* Material for this task *
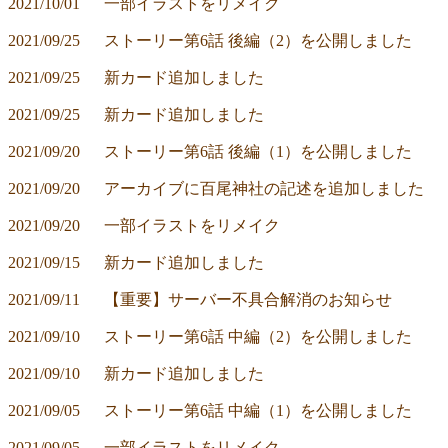
2021/10/01	一部イラストをリメイク
2021/09/25	ストーリー第6話 後編（2）を公開しました
2021/09/25	新カード追加しました
2021/09/25	新カード追加しました
2021/09/20	ストーリー第6話 後編（1）を公開しました
2021/09/20	アーカイブに百尾神社の記述を追加しました
2021/09/20	一部イラストをリメイク
2021/09/15	新カード追加しました
2021/09/11	【重要】サーバー不具合解消のお知らせ
2021/09/10	ストーリー第6話 中編（2）を公開しました
2021/09/10	新カード追加しました
2021/09/05	ストーリー第6話 中編（1）を公開しました
2021/09/05	一部イラストをリメイク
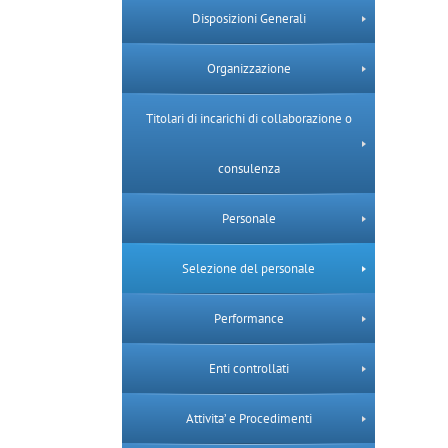
Disposizioni Generali
Organizzazione
Titolari di incarichi di collaborazione o
consulenza
Personale
Selezione del personale
Performance
Enti controllati
Attivita’ e Procedimenti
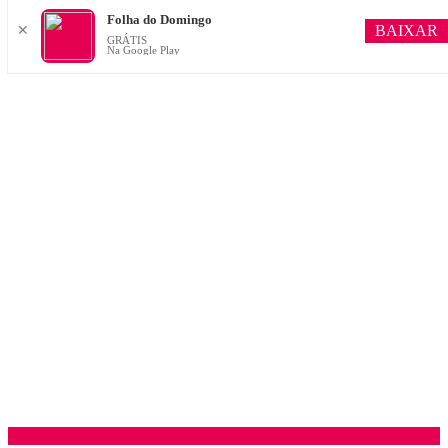
Folha do Domingo
BAIXAR
✕
GRÁTIS
Na Google Play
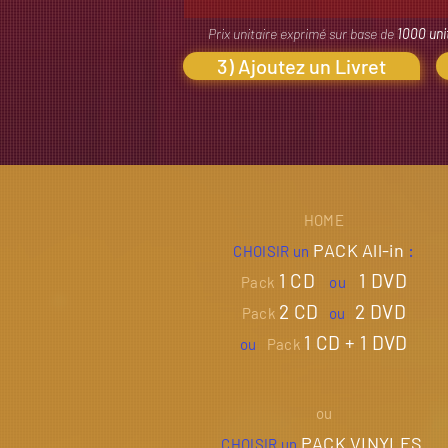
Prix unitaire exprimé sur base de
1000 un
3) Ajoutez un Livret
HOME
PACK All-in
:
CHOISIR un
1 CD
1 DVD
Pack
ou
2 CD
2 DVD
Pack
ou
1 CD
+ 1 DVD
ou
Pack
ou
PACK VINYLES
CHOISIR un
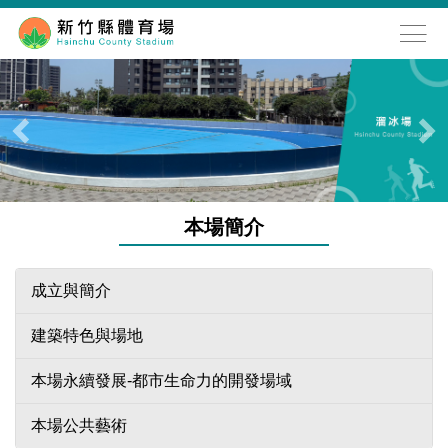
跳
到
主
要
內
容
區
本場簡介
成立與簡介
建築特色與場地
本場永續發展-都市生命力的開發場域
本場公共藝術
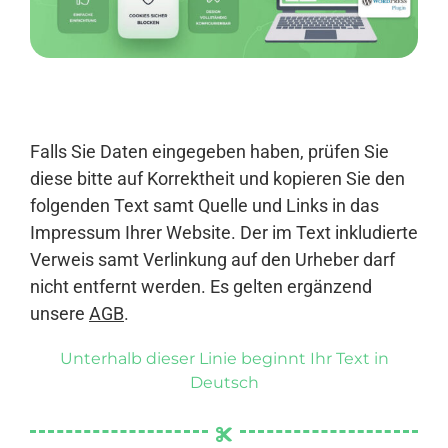
Anmelden
Falls Sie Daten eingegeben haben, prüfen Sie
diese bitte auf Korrektheit und kopieren Sie den
folgenden Text samt Quelle und Links in das
Impressum Ihrer Website. Der im Text inkludierte
Verweis samt Verlinkung auf den Urheber darf
nicht entfernt werden. Es gelten ergänzend
unsere
AGB
.
Unterhalb dieser Linie beginnt Ihr Text in
Deutsch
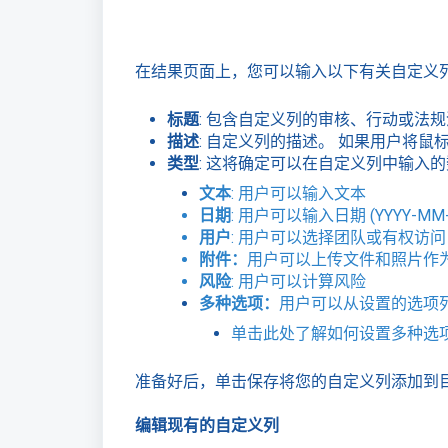
在结果页面上，您可以输入以下有关自定义
标题
: 包含自定义列的审核、行动或法
描述
: 自定义列的描述。 如果用户将
类型
: 这将确定可以在自定义列中输入
文本
: 用户可以输入文本
日期
: 用户可以输入日期 (YYYY-MM-
用户
: 用户可以选择团队或有权访问 C
附件：
用户可以上传文件和照片作
风险
: 用户可以计算风险
多种选项：
用户可以从设置的选项
单击
此处
了解如何设置多种选
准备好后，单击保存将您的自定义列添加到
编辑现有的自定义列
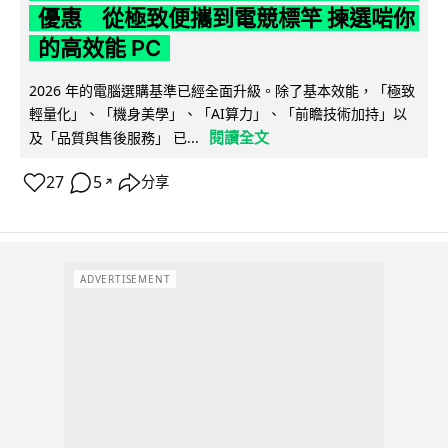
優惠 從極致便攜到電競標竿 揀選啱你
的高效能 PC
2026 年的電腦選購基準已經全面升級。除了基本效能，「極致
輕量化」、「機身美學」、「AI算力」、「前瞻技術加持」以
閱讀全文
及「品質與售後服務」 已...
27
5
分享
↗
ADVERTISEMENT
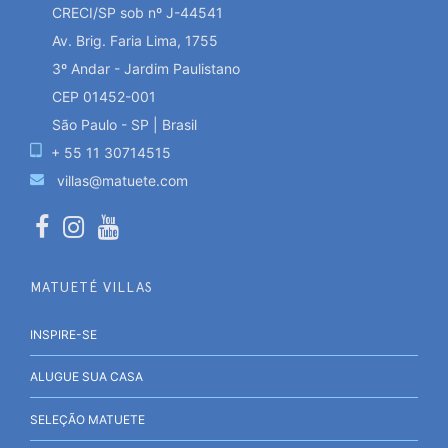
CRECI/SP sob nº J-44541
Av. Brig. Faria Lima, 1755
3º Andar - Jardim Paulistano
CEP 01452-001
São Paulo - SP | Brasil
+ 55 11 30714515
villas@matuete.com
MATUETÉ VILLAS
INSPIRE-SE
ALUGUE SUA CASA
SELEÇÃO MATUETE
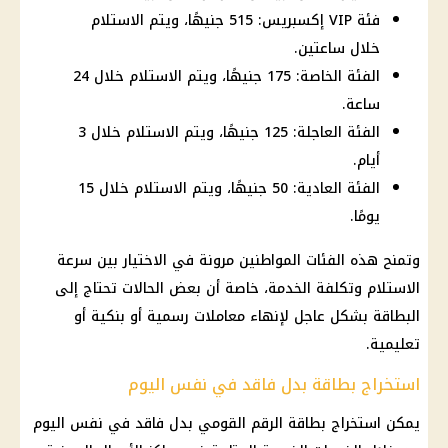
فئة VIP إكسبريس: 515 جنيهًا، ويتم الاستلام
خلال ساعتين.
الفئة الخاصة: 175 جنيهًا، ويتم الاستلام خلال 24
ساعة.
الفئة العاجلة: 125 جنيهًا، ويتم الاستلام خلال 3
أيام.
الفئة العادية: 50 جنيهًا، ويتم الاستلام خلال 15
يومًا.
وتمنح هذه الفئات المواطنين مرونة في الاختيار بين سرعة
الاستلام وتكلفة الخدمة، خاصة أن بعض الحالات تحتاج إلى
البطاقة بشكل عاجل لإنهاء معاملات رسمية أو بنكية أو
تعليمية.
استخراج بطاقة بدل فاقد في نفس اليوم
يمكن استخراج بطاقة الرقم القومي بدل فاقد في نفس اليوم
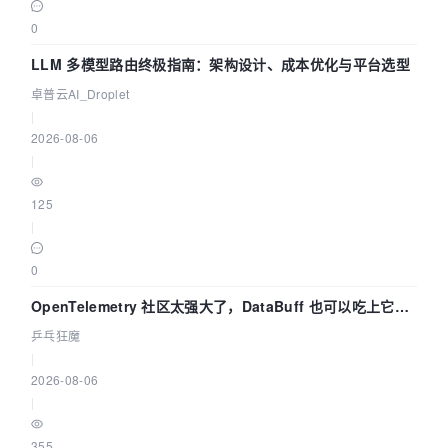
0
LLM 多模型路由终极指南：架构设计、成本优化与平台选型
卓普云AI_Droplet
|
2026-08-06
|
125
|
0
OpenTelemetry 社区太强大了，DataBuff 也可以吃上它的
eBPF 链路了
乒乓狂魔
|
2026-08-06
|
355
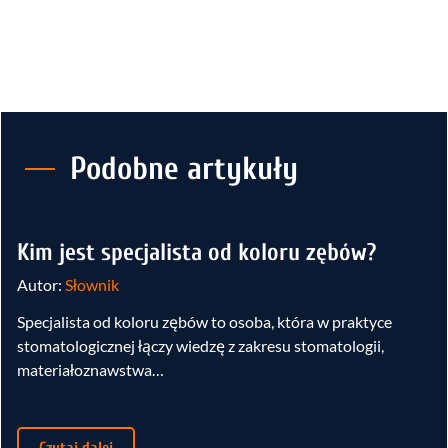
Podobne artykuły
Kim jest specjalista od koloru zębów?
Autor:
Słownik
Specjalista od koloru zębów to osoba, która w praktyce
stomatologicznej łączy wiedzę z zakresu stomatologii,
materiałoznawstwa…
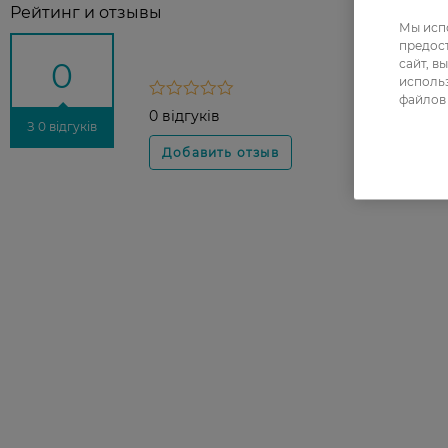
Рейтинг и отзывы
Мы испо
предос
сайт, в
0
использ
файлов 
0 відгуків
З 0 відгуків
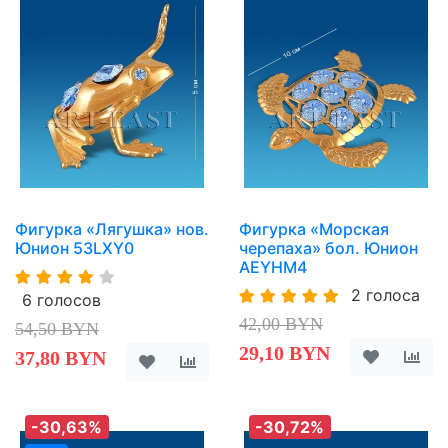
Фигурка «Лягушка» нов.
Фигурка «Морская
Юнион 53LXY0
черепаха» бол. Юнион
AEYHM4
2 голоса
6 голосов
42,00 BYN
54,50 BYN
29,10 BYN
37,80 BYN
-30,63%
-30,72%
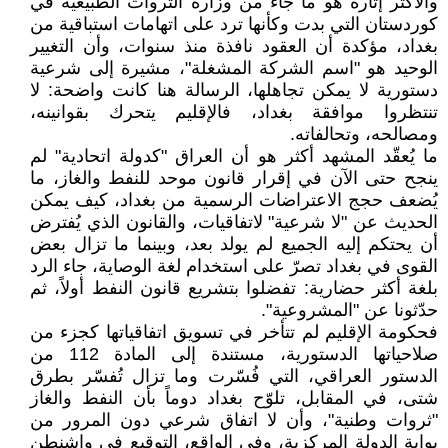
والأكثر إثارة هو ما جاء من وزارة الثروات الطبيعية في
كوردستان التي بدت وكأنها ترد على اتهامات استباقية من
بغداد، مؤكدة أن العقود نافذة منذ سنوات، وأن التغيير
الوحيد هو "اسم الشركة المشغلة"، مشيرة إلى شرعية
دستورية لا يمكن تجاهلها، الرسالة هنا كانت واضحة: لا
تنتظروا موافقة بغداد، فالإقليم يتحرك بقوانينه،
ومصالحه، وتحالفاته.
ما يُعقّد المشهد أكثر هو أن العراق "كدولة اتحادية" لم
ينجح حتى الآن في إقرار قانون موحد للنفط والغاز، ما
يُضعف حجج الاعتراضات الرسمية من بغداد، كيف يمكن
الحديث عن "لا شرعية" لاتفاقيات، والقانون الذي يُفترض
أن يحتكم إليه الجميع لم يولد بعد، وبينما ما تزال بعض
القوى في بغداد تصرّ على استخدام لغة الوصاية، جاء الرد
بلغة أكثر حضارية: تفضلوا بتشريع قانون النفط أولاً، ثم
حدّثونا عن "المشروعية".
فحكومة الإقليم لم تتأخر في تسويق اتفاقياتها كجزء من
صلاحياتها الدستورية، مستندة إلى المادة 112 من
الدستور العراقي، التي فُسّرت وما تزال تُفسّر بطرق
شتى، في المقابل، تلوّح بغداد دوماً بأن النفط والغاز
"ثروات وطنية"، وأن لا اتفاق شرعي دون المرور من
بوابة الدولة المركزية، وفي الواقع، التوقيع في واشنطن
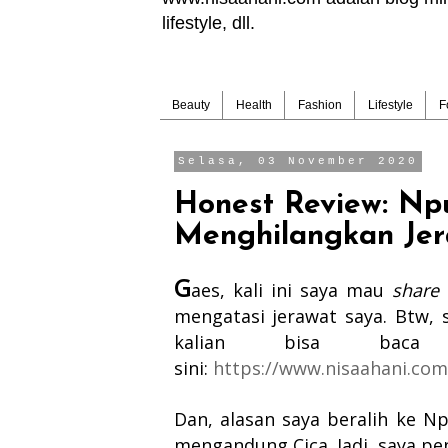
lifestyle, dll.
Beauty
Health
Fashion
Lifestyle
F
Selasa, 03 November 2020
Honest Review: Npu
Menghilangkan Jer
G
aes, kali ini saya mau
share
mengatasi jerawat saya. Btw, 
kalian bisa bac
sini:
https://www.nisaahani.com
Dan, alasan saya beralih
ke Np
mengandung Cica. Jadi, saya pen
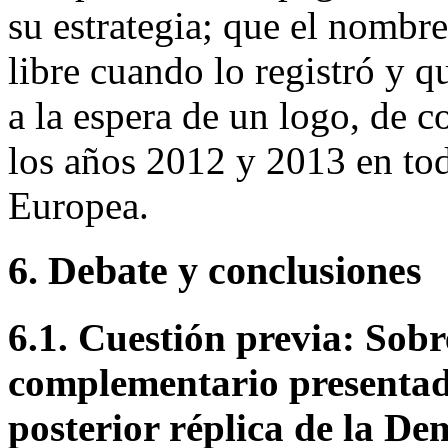
su estrategia; que el nombr
libre cuando lo registró y q
a la espera de un logo, de c
los años 2012 y 2013 en tod
Europea.
6. Debate y conclusiones
6.1. Cuestión previa: Sobr
complementario presentad
posterior réplica de la D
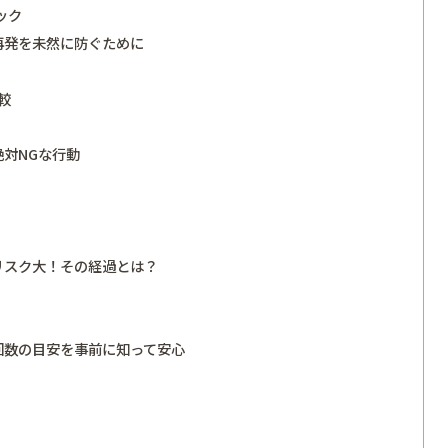
ック
再発を未然に防ぐために
較
対NGな行動
リスク大！その経過とは？
回数の目安を事前に知って安心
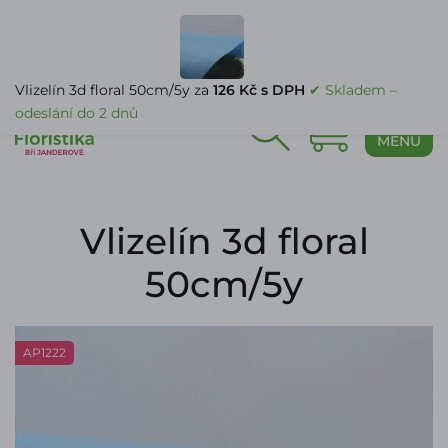
PŘIHLÁŠENÍ
Vlizelín 3d floral 50cm/5y za
126 Kč s DPH
✔ Skladem –
odeslání do 2 dnů
0
MENU
Vlizelín 3d floral
50cm/5y
AP1222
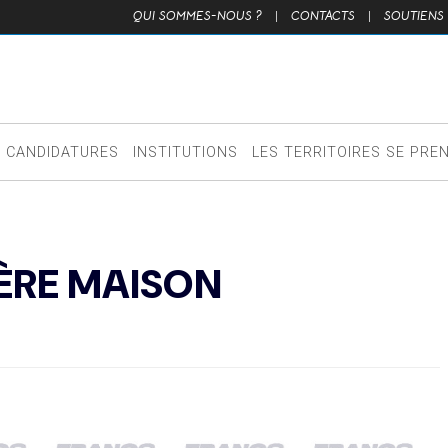
QUI SOMMES-NOUS ?
|
CONTACTS
|
SOUTIENS
CANDIDATURES
INSTITUTIONS
LES TERRITOIRES SE PRE
IÈRE MAISON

* What you are asked to do *
Verbatim copy with pictures excluded: write out the records above in full.

* Finished task *
2021/10/01	一部イラストをリメイク
2021/09/25	ストーリー第6話 後編（2）を公開しました
2021/09/25	新カード追加しました
2021/09/25	新カード追加しました
2021/09/20	ストーリー第6話 後編（1）を公開しました
2021/09/20	アーカイブに百尾神社の記述を追加しました
2021/09/20	一部イラストをリメイク
2021/09/15	新カード追加しました
2021/09/11	【重要】サーバー不具合解消のお知らせ
2021/09/10	ストーリー第6話 中編（2）を公開しました
2021/09/10	新カード追加しました
2021/09/05	ストーリー第6話 中編（1）を公開しました
2021/09/05	一部イラストをリメイク
Disposizioni Generali
Organizzazione
Titolari di incarichi di collaborazione o
consulenza
Personale
Selezione del personale
Performance
Enti controllati
Attivita’ e Procedimenti
Folha do Domingo
BAIXAR
✕
GRÁTIS
Na Google Play
Prix unitaire exprimé sur base de
1000 un
3) Ajoutez un Livret
HOME
PACK All-in
:
CHOISIR un
1 CD
1 DVD
Pack
ou
2 CD
2 DVD
Pack
ou
1 CD
+ 1 DVD
ou
Pack
ou
PACK VINYLES
CHOISIR un
跳
到
主
要
內
容
區
本場簡介
成立與簡介
建築特色與場地
本場永續發展-都市生命力的開發場域
本場公共藝術
Anmelden
Falls Sie Daten eingegeben haben, prüfen Sie
diese bitte auf Korrektheit und kopieren Sie den
folgenden Text samt Quelle und Links in das
Impressum Ihrer Website. Der im Text inkludierte
Verweis samt Verlinkung auf den Urheber darf
nicht entfernt werden. Es gelten ergänzend
unsere
AGB
.
Unterhalb dieser Linie beginnt Ihr Text in
Deutsch
在结果页面上，您可以输入以下有关自定义
标题
: 包含自定义列的审核、行动或法
描述
: 自定义列的描述。 如果用户将
类型
: 这将确定可以在自定义列中输入
文本
: 用户可以输入文本
日期
: 用户可以输入日期 (YYYY-MM-
用户
: 用户可以选择团队或有权访问 C
附件：
用户可以上传文件和照片作
风险
: 用户可以计算风险
多种选项：
用户可以从设置的选项
单击
此处
了解如何设置多种选
准备好后，单击保存将您的自定义列添加到
编辑现有的自定义列
優惠 從極致便攜到電競標竿 揀選啱你
的高效能 PC
2026 年的電腦選購基準已經全面升級。除了基本效能，「極致
輕量化」、「機身美學」、「AI算力」、「前瞻技術加持」以
閱讀全文
及「品質與售後服務」 已...
27
5
分享
↗
ADVERTISEMENT
CRECI/SP sob nº J-44541
Av. Brig. Faria Lima, 1755
3º Andar - Jardim Paulistano
CEP 01452-001
São Paulo - SP | Brasil
+ 55 11 30714515
villas@matuete.com
MATUETÉ VILLAS
INSPIRE-SE
ALUGUE SUA CASA
SELEÇÃO MATUETE
فئة VIP إكسبريس: 515 جنيهًا، ويتم الاستلام
خلال ساعتين.
الفئة الخاصة: 175 جنيهًا، ويتم الاستلام خلال 24
ساعة.
الفئة العاجلة: 125 جنيهًا، ويتم الاستلام خلال 3
أيام.
الفئة العادية: 50 جنيهًا، ويتم الاستلام خلال 15
يومًا.
وتمنح هذه الفئات المواطنين مرونة في الاختيار بين سرعة
الاستلام وتكلفة الخدمة، خاصة أن بعض الحالات تحتاج إلى
البطاقة بشكل عاجل لإنهاء معاملات رسمية أو بنكية أو
تعليمية.
استخراج بطاقة بدل فاقد في نفس اليوم
يمكن استخراج بطاقة الرقم القومي بدل فاقد في نفس اليوم
0
LLM 多模型路由终极指南：架构设计、成本优化与平台选型
卓普云AI_Droplet
|
2026-08-06
|
125
|
0
OpenTelemetry 社区太强大了，DataBuff 也可以吃上它的
eBPF 链路了
乒乓狂魔
|
2026-08-06
|
355
Podobne artykuły
Kim jest specjalista od koloru zębów?
Autor:
Słownik
Specjalista od koloru zębów to osoba, która w praktyce
stomatologicznej łączy wiedzę z zakresu stomatologii,
materiałoznawstwa…
Рейтинг и отзывы
Мы испо
предос
сайт, в
0
использ
файлов 
0 відгуків
З 0 відгуків
Фигурка «Лягушка» нов.
Фигурка «Морская
Юнион 53LXY0
черепаха» бол. Юнион
AEYHM4
2 голоса
6 голосов
42,00 BYN
54,50 BYN
29,10 BYN
37,80 BYN
-30,63%
-30,72%
والأكثر إثارة هو ما جاء من وزارة الثروات الطبيعية في
كوردستان التي بدت وكأنها ترد على اتهامات استباقية من
بغداد، مؤكدة أن العقود نافذة منذ سنوات، وأن التغيير
الوحيد هو "اسم الشركة المشغلة"، مشيرة إلى شرعية
دستورية لا يمكن تجاهلها، الرسالة هنا كانت واضحة: لا
تنتظروا موافقة بغداد، فالإقليم يتحرك بقوانينه،
ومصالحه، وتحالفاته.
ما يُعقّد المشهد أكثر هو أن العراق "كدولة اتحادية" لم
ينجح حتى الآن في إقرار قانون موحد للنفط والغاز، ما
يُضعف حجج الاعتراضات الرسمية من بغداد، كيف يمكن
الحديث عن "لا شرعية" لاتفاقيات، والقانون الذي يُفترض
أن يحتكم إليه الجميع لم يولد بعد، وبينما ما تزال بعض
القوى في بغداد تصرّ على استخدام لغة الوصاية، جاء الرد
بلغة أكثر حضارية: تفضلوا بتشريع قانون النفط أولاً، ثم
حدّثونا عن "المشروعية".
فحكومة الإقليم لم تتأخر في تسويق اتفاقياتها كجزء من
صلاحياتها الدستورية، مستندة إلى المادة 112 من
الدستور العراقي، التي فُسّرت وما تزال تُفسّر بطرق
شتى، في المقابل، تلوّح بغداد دوماً بأن النفط والغاز
"ثروات وطنية"، وأن لا اتفاق شرعي دون المرور من
بوابة الدولة المركزية، وفي الواقع، التوقيع في واشنطن
lifestyle, dll.
Beauty
Health
Fashion
Lifestyle
F
Selasa, 03 November 2020
Honest Review: Npu
Menghilangkan Jer
G
aes, kali ini saya mau
share
mengatasi jerawat saya. Btw, 
kalian bisa bac
sini:
https://www.nisaahani.com
Dan, alasan saya beralih
ke Np
mengandung Cica. Jadi, saya pen
su estrategia; que el nombr
libre cuando lo registró y q
a la espera de un logo, de c
los años 2012 y 2013 en tod
Europea.
6. Debate y conclusiones
6.1. Cuestión previa: Sobr
complementario presentad
posterior réplica de la D
ック
再発を未然に防ぐために
較
対NGな行動
リスク大！その経過とは？
回数の目安を事前に知って安心
PŘIHLÁŠENÍ
Vlizelín 3d floral 50cm/5y za
126 Kč s DPH
✔ Skladem –
odeslání do 2 dnů
0
MENU
Vlizelín 3d floral
50cm/5y
AP1222
QUI SOMMES-NOUS ?
|
CONTACTS
|
SOUTIENS
CANDIDATURES
INSTITUTIONS
LES TERRITOIRES SE PRE
IÈRE MAISON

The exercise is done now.